* _Records shown_
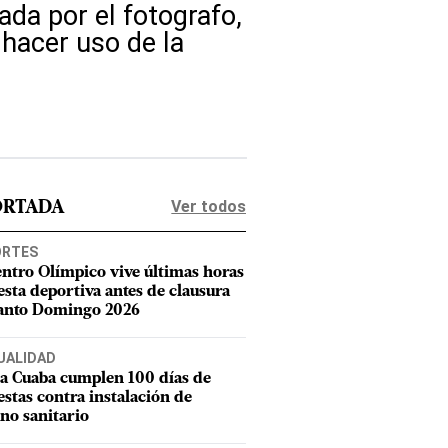
ada por el fotografo,
hacer uso de la
Ver todos
ORTADA
ORTES
entro Olímpico vive últimas horas
iesta deportiva antes de clausura
anto Domingo 2026
UALIDAD
a Cuaba cumplen 100 días de
estas contra instalación de
eno sanitario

* _Directions_
Everything in the data above, apart from the pictures, should be retyped exactly.

* _Answer to this exercise_
ada por el fotografo,
hacer uso de la
Ver todos
ORTADA
ORTES
entro Olímpico vive últimas horas
iesta deportiva antes de clausura
anto Domingo 2026
UALIDAD
a Cuaba cumplen 100 días de
estas contra instalación de
eno sanitario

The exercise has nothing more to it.